Il Fondo per l'autonomia possibile è una risorsa che si affianca alal rte dei servizi presenti ad alta integrazione sociosanitaria, per favorire la permanenza delle persone non autosufficienti al proprio domicilio e per sostenere le famiglie nel loro lavoro di cura Gli operatori sociosanitari, in collaborazione con la persona non autosufficiente e la sua famiglia, elaborano un Progetto personalizzato che prevede gli interventi necessari e realizzabili in risposta al problema evidenziato.

Il Fondo per l'autonomia possibile si articola in diversi tipi di intervento che prevedono:

a) assegno per l'autonomia: è un intervento che ha lo scopo di rendere possibile e sostenibile l'assistenza dei familiari a domicilio delle persone in condizioni di grave non autosufficienza;
b) contributo per l'aiuto familiare:è un intervento che ha la finalità di sostenere le situazioni in cui la persona o la famiglia si avvalgono dell'aiuto di addetti all'assistenza familiare per le attività assistenziali di cura
c) sostegno alla vita indipendente:  è un intervento che concorre a finanziare i progetti di vita indipendente per le persone con grave disabilità, in grado di autodeterminarsi. 
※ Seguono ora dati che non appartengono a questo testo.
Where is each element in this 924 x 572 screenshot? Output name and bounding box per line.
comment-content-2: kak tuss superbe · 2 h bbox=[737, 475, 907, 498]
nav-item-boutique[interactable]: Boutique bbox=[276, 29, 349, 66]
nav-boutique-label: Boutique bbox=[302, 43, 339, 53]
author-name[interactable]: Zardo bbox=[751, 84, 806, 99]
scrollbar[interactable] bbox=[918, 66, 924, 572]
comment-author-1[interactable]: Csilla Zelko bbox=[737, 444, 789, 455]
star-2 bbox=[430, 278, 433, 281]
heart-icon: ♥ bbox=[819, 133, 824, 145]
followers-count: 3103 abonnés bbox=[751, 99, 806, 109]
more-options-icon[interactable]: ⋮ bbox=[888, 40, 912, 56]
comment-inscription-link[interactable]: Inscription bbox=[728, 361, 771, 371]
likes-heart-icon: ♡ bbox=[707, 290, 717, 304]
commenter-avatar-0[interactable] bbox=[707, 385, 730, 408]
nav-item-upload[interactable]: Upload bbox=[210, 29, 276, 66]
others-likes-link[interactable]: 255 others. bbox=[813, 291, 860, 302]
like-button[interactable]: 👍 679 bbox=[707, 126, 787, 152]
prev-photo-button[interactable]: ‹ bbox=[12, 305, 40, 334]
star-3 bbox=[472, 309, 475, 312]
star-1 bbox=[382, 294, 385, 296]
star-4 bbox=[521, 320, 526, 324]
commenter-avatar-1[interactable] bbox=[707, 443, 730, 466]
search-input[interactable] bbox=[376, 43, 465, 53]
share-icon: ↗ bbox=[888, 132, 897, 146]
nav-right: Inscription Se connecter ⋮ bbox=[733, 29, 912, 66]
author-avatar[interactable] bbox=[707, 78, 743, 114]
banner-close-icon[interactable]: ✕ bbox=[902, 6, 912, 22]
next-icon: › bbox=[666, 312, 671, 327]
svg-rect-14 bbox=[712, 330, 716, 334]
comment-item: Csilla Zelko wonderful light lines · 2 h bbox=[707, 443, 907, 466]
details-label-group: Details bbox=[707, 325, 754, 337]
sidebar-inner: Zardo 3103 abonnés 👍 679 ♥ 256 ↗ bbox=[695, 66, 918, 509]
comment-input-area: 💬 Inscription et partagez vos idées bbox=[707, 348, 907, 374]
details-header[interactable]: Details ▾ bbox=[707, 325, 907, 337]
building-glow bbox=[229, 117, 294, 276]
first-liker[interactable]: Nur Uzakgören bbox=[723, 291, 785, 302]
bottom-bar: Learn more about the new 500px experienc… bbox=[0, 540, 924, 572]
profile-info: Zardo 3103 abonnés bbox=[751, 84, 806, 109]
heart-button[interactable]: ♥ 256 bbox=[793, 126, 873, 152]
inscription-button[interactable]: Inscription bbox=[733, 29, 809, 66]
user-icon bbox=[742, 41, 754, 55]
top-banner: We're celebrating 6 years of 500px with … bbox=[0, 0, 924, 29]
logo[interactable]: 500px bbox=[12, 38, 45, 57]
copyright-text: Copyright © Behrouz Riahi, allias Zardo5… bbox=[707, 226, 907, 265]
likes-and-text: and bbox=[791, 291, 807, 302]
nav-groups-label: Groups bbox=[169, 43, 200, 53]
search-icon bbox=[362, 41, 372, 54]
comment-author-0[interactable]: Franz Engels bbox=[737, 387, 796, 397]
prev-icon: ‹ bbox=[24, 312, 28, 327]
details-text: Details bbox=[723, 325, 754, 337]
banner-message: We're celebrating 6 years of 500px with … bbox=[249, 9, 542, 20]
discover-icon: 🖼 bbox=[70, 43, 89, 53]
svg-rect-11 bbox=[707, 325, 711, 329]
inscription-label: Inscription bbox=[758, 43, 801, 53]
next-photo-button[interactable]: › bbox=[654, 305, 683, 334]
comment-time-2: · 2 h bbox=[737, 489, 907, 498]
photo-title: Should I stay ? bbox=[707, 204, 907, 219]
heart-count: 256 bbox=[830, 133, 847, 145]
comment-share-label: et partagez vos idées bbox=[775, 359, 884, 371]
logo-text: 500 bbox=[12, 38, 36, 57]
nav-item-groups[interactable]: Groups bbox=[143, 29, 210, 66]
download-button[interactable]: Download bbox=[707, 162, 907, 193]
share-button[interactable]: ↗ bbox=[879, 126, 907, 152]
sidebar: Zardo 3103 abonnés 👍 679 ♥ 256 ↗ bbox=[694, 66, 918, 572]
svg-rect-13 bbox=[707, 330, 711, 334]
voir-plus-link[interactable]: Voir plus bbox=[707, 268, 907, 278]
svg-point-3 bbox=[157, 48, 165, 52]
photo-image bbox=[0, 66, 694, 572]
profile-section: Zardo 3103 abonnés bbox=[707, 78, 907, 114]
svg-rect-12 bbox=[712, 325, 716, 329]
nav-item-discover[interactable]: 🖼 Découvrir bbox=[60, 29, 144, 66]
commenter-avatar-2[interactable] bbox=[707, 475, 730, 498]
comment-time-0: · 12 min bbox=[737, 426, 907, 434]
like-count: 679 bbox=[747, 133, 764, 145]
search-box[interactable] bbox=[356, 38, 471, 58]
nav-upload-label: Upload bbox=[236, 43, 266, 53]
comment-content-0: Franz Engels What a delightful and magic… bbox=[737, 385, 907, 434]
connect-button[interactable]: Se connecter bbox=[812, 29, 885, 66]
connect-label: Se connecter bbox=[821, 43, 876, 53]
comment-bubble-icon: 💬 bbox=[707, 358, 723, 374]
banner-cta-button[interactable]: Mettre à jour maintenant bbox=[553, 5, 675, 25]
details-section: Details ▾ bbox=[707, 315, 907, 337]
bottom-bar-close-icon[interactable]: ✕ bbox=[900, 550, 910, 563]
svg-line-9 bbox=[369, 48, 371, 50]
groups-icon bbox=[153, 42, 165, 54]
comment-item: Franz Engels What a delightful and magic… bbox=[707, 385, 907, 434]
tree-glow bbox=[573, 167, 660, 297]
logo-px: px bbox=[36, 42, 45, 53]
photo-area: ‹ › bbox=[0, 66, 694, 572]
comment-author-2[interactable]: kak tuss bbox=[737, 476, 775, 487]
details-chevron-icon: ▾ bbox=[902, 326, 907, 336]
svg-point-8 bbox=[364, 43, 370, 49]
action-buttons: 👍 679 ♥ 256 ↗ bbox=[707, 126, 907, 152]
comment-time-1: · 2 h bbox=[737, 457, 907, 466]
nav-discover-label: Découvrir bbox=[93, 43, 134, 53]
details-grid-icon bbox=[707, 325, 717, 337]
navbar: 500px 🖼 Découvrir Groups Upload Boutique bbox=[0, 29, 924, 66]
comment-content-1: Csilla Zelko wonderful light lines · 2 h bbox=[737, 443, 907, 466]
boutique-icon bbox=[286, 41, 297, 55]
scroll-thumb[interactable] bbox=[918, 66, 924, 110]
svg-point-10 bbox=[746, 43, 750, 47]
DESTINATARI  le persone che per la loro condizione di non autosufficienza non possono provvedere alla cura della propria persona 

POSSONO ESSERE BENEFICIARI:

  • un familiare o un affine entro il quarto grado della persona da assistere, con quest’ultima conviventi o non conviventi, nonché le persone che già convivono con l’assistito pur senza vincoli di parentela.
  • persona estranea, che in assenza del nucleo familiare dell’assistito o in presenza di un nucleo familiare incapace di garantire l’assistenza necessaria, vengono scelte quali accudienti direttamente dell’assistito, dai suoi parenti entro il 4° grado o, in mancanza di questi, dal Sindaco del Comune di residenza, su proposta dei servizi sociali.

 

 

REQUISITI:

  • condizione economica in base al limite ISEE stabilito annualmente dalla Giunta Regionale;
  • residenza nello stesso Comune della persona da assistere o in comuni limitrofi;
  • positiva valutazione sull’esistenza di condizioni che garantiscano un adeguato livello quanti-qualitativo dell’assistenza;
  • bisogno assistenziale medio-alto in rapporto al grado di non autosufficienza espresso con punteggio BINA;
  • specifica indicazione della necessità di far ricorso al presente istituto economico, pena il rischio di istituzionalizzazione;
  • impegno sottoscritto dal beneficiario di dare applicazione alla parte spettante del programma assistenziale.
  • ai sensi dell’art. 10 delle linee guida approvate dall’Assemblea dei Sindaci in data 28/6/2005, possono presentare domanda i beneficiari i cui assistiti siano conosciuti dai servizi ed in vita al momento della segnalazione.